The reliability thing: I built a fallback system because I kept getting rate limited. If one Gemini model fails, it tries another. Hasn't crashed since I added that.

=== How We Use Gemini 3 ===

Here's the actual Gemini integration breakdown for judges:

Visual Object Tracking: I send video frames to gemini-exp-1206 with prompts like "track the position of the ball in each frame." Gemini returns (x,y) coordinates that I feed into physics equations. Tried OpenCV first but it struggled with AI-generated content - Gemini's vision model just worked.

Physics Reasoning: After detecting violations (e.g., gravity = 14.2 m/s² vs expected 9.81), I send these findings back to Gemini asking: "why would this measurement indicate synthetic content?" It translates the math into plain English explanations automatically.

Conversational Explainability: The "Ask Gemini Why" feature lets users query specific anomalies. Gemini maintains context about the entire analysis, so users can ask follow-ups like "why did shadows fail?" and get intelligent responses.
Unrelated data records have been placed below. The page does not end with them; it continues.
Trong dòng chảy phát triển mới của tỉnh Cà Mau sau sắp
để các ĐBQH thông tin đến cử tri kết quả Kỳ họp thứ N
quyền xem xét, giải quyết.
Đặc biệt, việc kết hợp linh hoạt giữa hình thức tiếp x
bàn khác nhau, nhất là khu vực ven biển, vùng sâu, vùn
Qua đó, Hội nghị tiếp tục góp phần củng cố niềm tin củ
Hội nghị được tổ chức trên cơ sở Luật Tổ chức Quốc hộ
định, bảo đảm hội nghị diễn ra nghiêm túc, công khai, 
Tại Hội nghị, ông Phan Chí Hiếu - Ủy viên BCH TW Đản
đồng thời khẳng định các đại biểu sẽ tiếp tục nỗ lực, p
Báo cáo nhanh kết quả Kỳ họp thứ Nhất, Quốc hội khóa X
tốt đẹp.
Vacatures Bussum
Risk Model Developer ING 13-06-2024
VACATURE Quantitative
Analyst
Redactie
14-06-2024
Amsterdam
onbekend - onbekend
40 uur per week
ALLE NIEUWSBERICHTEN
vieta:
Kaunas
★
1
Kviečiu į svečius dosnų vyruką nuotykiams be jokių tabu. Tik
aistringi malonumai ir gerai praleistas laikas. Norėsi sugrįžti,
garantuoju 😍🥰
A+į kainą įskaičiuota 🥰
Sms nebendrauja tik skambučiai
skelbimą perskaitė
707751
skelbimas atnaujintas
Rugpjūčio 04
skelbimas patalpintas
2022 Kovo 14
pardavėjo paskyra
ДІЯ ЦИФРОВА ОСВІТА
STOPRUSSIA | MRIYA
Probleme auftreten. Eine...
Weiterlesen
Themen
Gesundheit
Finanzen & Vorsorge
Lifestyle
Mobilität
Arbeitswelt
Reliability Engineering: Built a fallback chain (gemini-exp-1206 → gemini-2.0-flash-exp → gemini-1.5-flash) that auto-switches models on rate limits. Tested extensively - haven't had a crash since implementing this.

Model used: gemini-exp-1206 (primary) API calls per analysis: 3-5 (frame extraction + reasoning + Q&A) Average latency: 3.2 seconds end-to-end

Challenges we ran into

Rate limits are annoying. I spent like 3 hours wondering why my app kept dying. Turns out I was hitting the API too fast. Solution: added a fallback chain and some caching.
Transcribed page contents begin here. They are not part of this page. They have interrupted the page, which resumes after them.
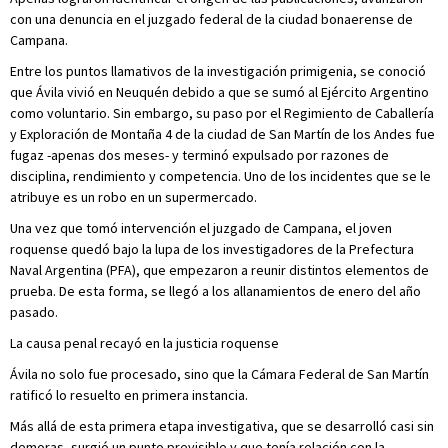
con una denuncia en el juzgado federal de la ciudad bonaerense de
Campana.
Entre los puntos llamativos de la investigación primigenia, se conoció
que Ávila vivió en Neuquén debido a que se sumó al Ejército Argentino
como voluntario. Sin embargo, su paso por el Regimiento de Caballería
y Exploración de Montaña 4 de la ciudad de San Martín de los Andes fue
fugaz -apenas dos meses- y terminó expulsado por razones de
disciplina, rendimiento y competencia. Uno de los incidentes que se le
atribuye es un robo en un supermercado.
Una vez que tomó intervención el juzgado de Campana, el joven
roquense quedó bajo la lupa de los investigadores de la Prefectura
Naval Argentina (PFA), que empezaron a reunir distintos elementos de
prueba. De esta forma, se llegó a los allanamientos de enero del año
pasado.
La causa penal recayó en la justicia roquense
Ávila no solo fue procesado, sino que la Cámara Federal de San Martín
ratificó lo resuelto en primera instancia.
Más allá de esta primera etapa investigativa, que se desarrolló casi sin
demoras, surgió un punto previsible y que tenía relación con la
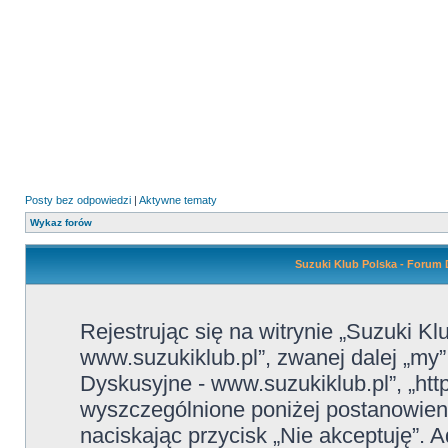
Posty bez odpowiedzi
|
Aktywne tematy
Wykaz forów
Suzuki Klub Polska - Forum 
Rejestrując się na witrynie „Suzuki K
www.suzukiklub.pl”, zwanej dalej „my”
Dyskusyjne - www.suzukiklub.pl”, „htt
wyszczególnione poniżej postanowienia
naciskając przycisk „Nie akceptuję”. A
OpenCV doesn't like AI videos. Tried using regular computer vision first. Didn't work great because AI-generated edges are "too clean" or something. Gemini's vision just handled it though.
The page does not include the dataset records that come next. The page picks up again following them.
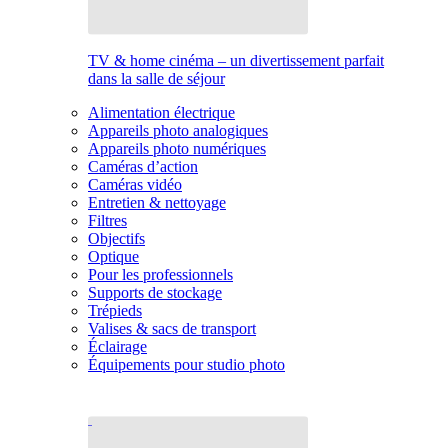
TV & home cinéma – un divertissement parfait
dans la salle de séjour
Alimentation électrique
Appareils photo analogiques
Appareils photo numériques
Caméras d’action
Caméras vidéo
Entretien & nettoyage
Filtres
Objectifs
Optique
Pour les professionnels
Supports de stockage
Trépieds
Valises & sacs de transport
Éclairage
Équipements pour studio photo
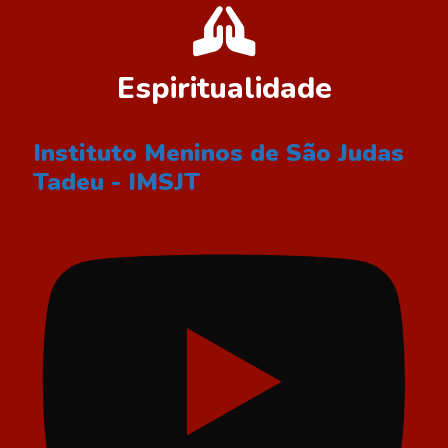
Espiritualidade
Instituto Meninos de São Judas
Tadeu - IMSJT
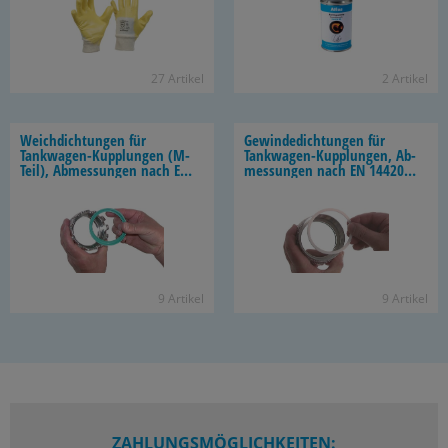
27 Ar­ti­kel
2 Ar­ti­kel
Weich­dich­tun­gen für
Ge­win­de­dich­tun­gen für
Tankwagen-​Kupplungen (M-​
Tankwagen-​Kupplungen, Ab­
Teil), Ab­mes­sun­gen nach EN
mes­sun­gen nach EN 14420-​6
14420-​6 (DIN 28450)
(DIN 28450)
9 Ar­ti­kel
9 Ar­ti­kel
ZAHLUNGSMÖGLICHKEITEN:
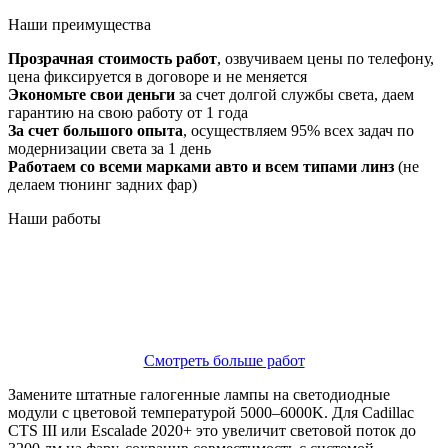
Наши
преимущества
Прозрачная стоимость работ
, озвучиваем цены по телефону,
цена фиксируется в договоре и не меняется
Экономьте свои деньги
за счет долгой службы света, даем
гарантию на свою работу от 1 года
За счет большого опыта
, осуществляем 95% всех задач по
модернизации света за 1 день
Работаем со всеми марками авто и всем типами линз
(не
делаем тюнинг задних фар)
Наши
работы
Смотреть больше работ
Замените штатные галогенные лампы на светодиодные
модули с цветовой температурой 5000–6000K. Для Cadillac
CTS III или Escalade 2020+ это увеличит световой поток до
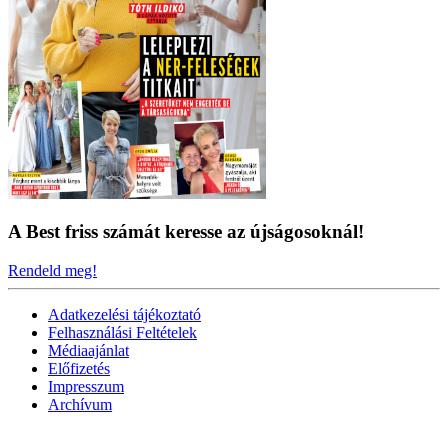
A Best friss számát keresse az újságosoknál!
Rendeld meg!
Adatkezelési tájékoztató
Felhasználási Feltételek
Médiaajánlat
Előfizetés
Impresszum
Archívum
Physics is harder than I remembered. Curve fitting sounds simple until you actually try to do it with noisy real-world data. Took me a whole day to get the gravity calculation working right.

WebSocket bugs. So many race conditions. So many "why is the frontend showing old data" moments.

Accomplishments that we're proud of

Honestly? The fact that it works at all.

Like I'm a first-year BTech student. I built a full-stack app with AI and physics and WebSockets and it actually detects deepfakes. What??

Some specific things:

  • The "Ask Gemini Why" feature is genuinely useful
  • 96% accuracy on my test videos
  • The self-healing fallback system (feels very production-ready)
  • Built this in 4 days solo
  • The tagline: "Deepfakes can fake pixels. They cannot fake Newton." (I'm really proud of that one ngl)

What we learned

Gemini 3 is insane. The vision model can track objects across frames better than OpenCV. And it can explain its reasoning in plain English. Wild.

Physics is a universal truth. AI generators don't care about physics, they care about looking good. That's an exploitable gap.

Error handling matters. The difference between a demo and a real app is what happens when things break.

You don't have to wait until senior year to build stuff. I'm in first year and I shipped this. Just gotta start.

What's next for VERITAS.AI: The Physics-Based Reality Engine

Soon:

  • Add image detection (check shadow angles and stuff)
  • Make an API so other apps can use this
  • Maybe a Chrome extension?

Eventually:

  • Mobile app so people can verify before sharing
  • Talk to news organizations about using this
  • Get it into social platforms

The dream: Imagine every browser has a "Verify" button next to videos. That's what I want.

Because honestly? Truth shouldn't be a luxury only experts have access to. It should just be... there. For everyone.